The EU said it was acting on a complaint from the European Committee for Interoperable Systems (ECIS) — a group representing IBM, Nokia, Sun Microsystems, RealNetworks and Oracle — that has asked regulators to prevent Vista using Microsoft's existing monopoly power to move into the new Internet market.
"It is regrettable that despite the judgment of September 2007, Microsoft continues to use its desktop monopolies to restrict competition. That's what the ECIS and Opera complaints are about," ECIS spokesman and legal counsel Thomas Vinje said.
The EU said it will also look at whether Office Open XML — used by governments and large corporations to store older documents — "is sufficiently interoperable with competitors' products."
Microsoft said it developed the format to offer richer software than the nonproprietary OpenDocument Format created by open-source developers and used by IBM.
The open-source community claims Microsoft is trying to supplant a possible rival in OpenDocument Format and stem the potential threat of open-source software eating into its market share.

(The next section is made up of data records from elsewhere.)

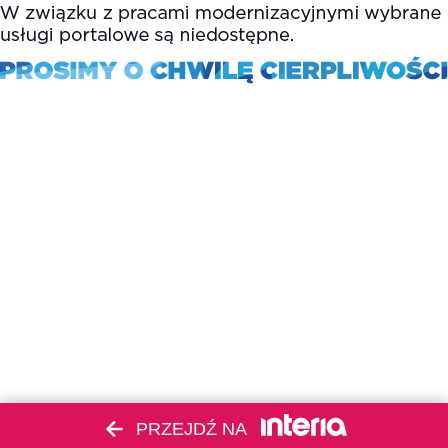
PRZEJDŹ NA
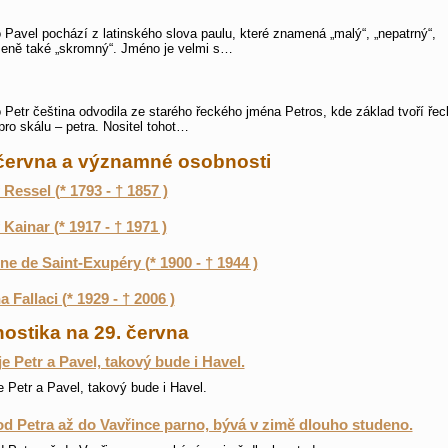
Pavel pochází z latinského slova paulu, které znamená „malý“, „nepatrný“,
eně také „skromný“. Jméno je velmi s…
Petr čeština odvodila ze starého řeckého jména Petros, kde základ tvoří řec
pro skálu – petra. Nositel tohot…
 června a významné osobnosti
 Ressel (* 1793 - † 1857 )
 Kainar (* 1917 - † 1971 )
ne de Saint-Exupéry (* 1900 - † 1944 )
a Fallaci (* 1929 - † 2006 )
ostika na 29. června
je Petr a Pavel, takový bude i Havel.
e Petr a Pavel, takový bude i Havel.
 od Petra až do Vavřince parno, bývá v zimě dlouho studeno.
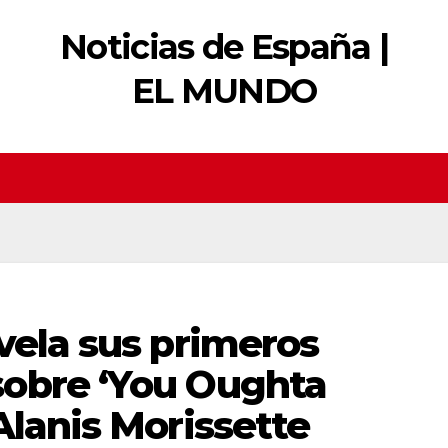
Noticias de España |
EL MUNDO
vela sus primeros
obre ‘You Oughta
Alanis Morissette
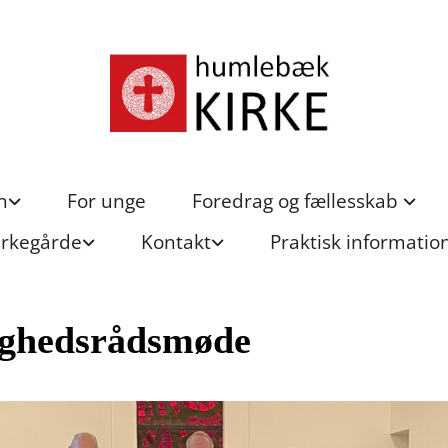
n
For unge
Foredrag og fællesskab
irkegårde
Kontakt
Praktisk informatio
ghedsrådsmøde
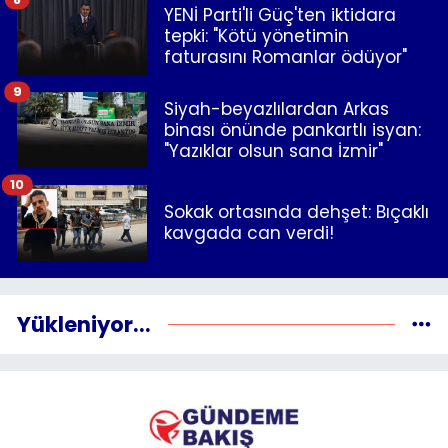
YENİ Parti'li Güç'ten iktidara
tepki: "Kötü yönetimin
faturasını Romanlar ödüyor"
9
Siyah-beyazlılardan Arkas
binası önünde pankartlı isyan:
"Yazıklar olsun sana İzmir"
10
Sokak ortasında dehşet: Bıçaklı
kavgada can verdi!
Yükleniyor...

The European Union is building on its March 2004 decision that found Microsoft had violated EU antitrust rules by trying to damage rivals for server and media player software.
It told Microsoft to offer a version of Windows without the Media Player software, to share communications code with rivals and to pay a record $613 million fine.
Microsoft delayed obeying the order, launching an appeal to the European Court of Justice that it lost Sept. 17.
Microsoft then dropped further appeals and promised to abide by the September court ruling, but the EU's antitrust chief, Neelie Kroes, warned that a precedent had been set for future behavior in other areas.